I nearly did not graduate from high school. The school system that diagnosed me was not the same one I transferred to at fourteen. The new school district appears to have dismissed the records from the poorer district I came from. I believe I was treated better in the small town system.
I would get a degree in engineering nearly twenty years after graduating from high school. Early on I got some small factory jobs. There was a lot to making things that drew my focus. I learned more and more elaborate skills. By the time I transferred to attend a State University full time at the age of thirty five I had risen toward master toolmaker/machinist.
My rise in the machine tool trade was a rocky road. I was resented by weaker workers who accused me of showing off. I was learning the skills faster and would not slow down. It caused a lot of coworkers to try and slow me down. Some were successful.
I had a rocky road through engineering. Two of those positions were traumatizing. One was a situation where I was designing machinery that was to be fabricated by people who lacked the required skills. They were resistant to being taught by me. Some were not learning it fast enough.
I was bullied from below.
Not one of them knew how to read the drawings I made. They made a lot of mistakes. I was there three years. I should have started looking at six weeks. I stayed because the work was fun and interesting. What left the floor were Dr. Seussian abstracts that only worked after fighting to get them to correct their mistakes.
If you are designing machines with moving parts the distance and location of axles is important. They didn't understand this, or they would ask another designer, who happened to be a bully and knew less than I did. He did teach me a couple of software hacks. I taught him more. He used one of the things I taught him to screw me. I had designed an asymmetrical frame. The drawings were done on computer so that making a mirror image takes a small number of commands. I showed him a command that saved him a lot of time and effort in mirror imaging my drawings and replacing the real ones on the shop floor.

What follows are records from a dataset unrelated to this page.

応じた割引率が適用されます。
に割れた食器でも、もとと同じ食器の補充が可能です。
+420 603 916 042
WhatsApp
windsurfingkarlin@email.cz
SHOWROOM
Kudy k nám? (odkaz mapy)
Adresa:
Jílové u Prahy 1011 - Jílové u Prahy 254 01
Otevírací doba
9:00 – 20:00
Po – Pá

A disgruntled coworker told me a lot of what this person was doing just before he quit. He was another designer. We clashed in personality but respected each other's work.
It was a construction project involving a large theme park in Florida. The work was done in Burbank CA.

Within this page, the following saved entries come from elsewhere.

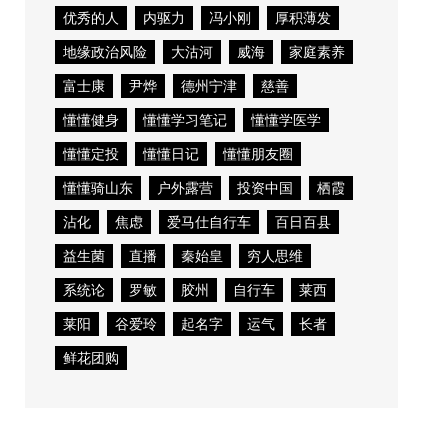
优秀的人
内驱力
冯小刚
厚积薄发
地缘政治风险
大沽河
威海
家庭素养
富士康
尹烨
德州宁津
慈善
懂懂健身
懂懂学习笔记
懂懂学医学
懂懂定投
懂懂日记
懂懂朋友圈
懂懂骑山东
户外露营
投资中国
栖霞
沾化
焦虑
爱马仕自行车
百日百县
益生菌
直播
秦始皇
穷人思维
系统论
罗敏
胶州
自行车
莱西
莱阳
谷爱玲
起名字
运气
长者
鲜花团购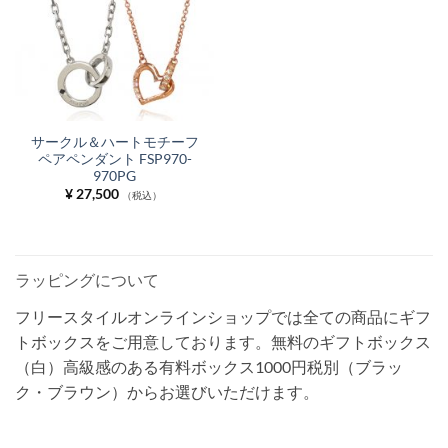
サークル＆ハートモチーフ
ペアペンダント FSP970-
970PG
¥
27,500
（税込）
ラッピングについて
フリースタイルオンラインショップでは全ての商品にギフ
トボックスをご用意しております。無料のギフトボックス
（白）高級感のある有料ボックス1000円税別（ブラッ
ク・ブラウン）からお選びいただけます。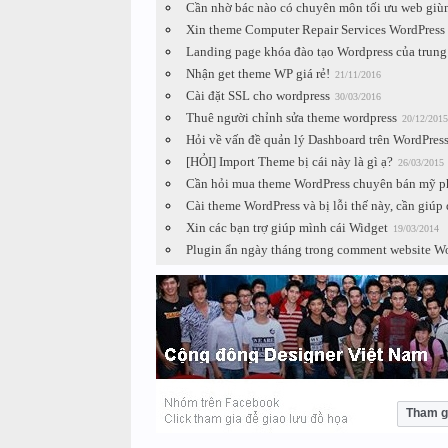
Cần nhờ bác nào có chuyên môn tối ưu web giùm
Xin theme Computer Repair Services WordPres
Landing page khóa đào tạo Wordpress của trung
Nhận get theme WP giá rẻ!
21/11/2016
Cài đặt SSL cho wordpress
30/03/2016
Thuê người chỉnh sửa theme wordpress
20/12/2015
Hỏi về vấn đề quản lý Dashboard trên WordPres
[HỎI] Import Theme bị cái này là gì ạ?
26/03/2015
Cần hỏi mua theme WordPress chuyên bán mỹ 
Cài theme WordPress và bị lỗi thế này, cần giúp
Xin các bạn trợ giúp mình cái Widget
19/03/2014
Plugin ẩn ngày tháng trong comment website W
Tham g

After that I stayed in the San Fernando Valley through two more jobs. The second of those is one of the more traumatic in my life. It involved commercial/corporate corruption and fraud. Three years that I should have left immediately. The signs were blatant to me on my first day. I made a decision that I should have seen would be bad for my mental health.
I stayed.
Three years again. Some of my best work. I got hyper focused on teaching vocational education, Computer Aided Design, at ITT Technical Institute. I was very innovative in my approach. I was teaching them to be hunters. I did not simply follow the script to teach making digital pictures. I taught about the lower level command logic, and how I used that deeper knowledge to automate the process. In other words how to make the machine do the hard work.
They did not appreciate it. My job description was, in their eyes, retention of student money in the form of government aid and predatory student loans. They aggressively marketed to students with special needs. They had no intention of providing special assistance. I was not told of it, I found out after a new student told me he looked forward to me helping with his dyslexia. I had been there for about a year and was puzzled by some students struggle with what was, to me, fairly simple geometry.
I now consider myself to be well versed in the nature of dyslexia. Self Taught. I myself am very low on the dyslexic spectrum.
They were defunded and shut down in 2016, thirteen years after I was fired for encouraging students to complain about quality. The two experiences described above left me with PTSD.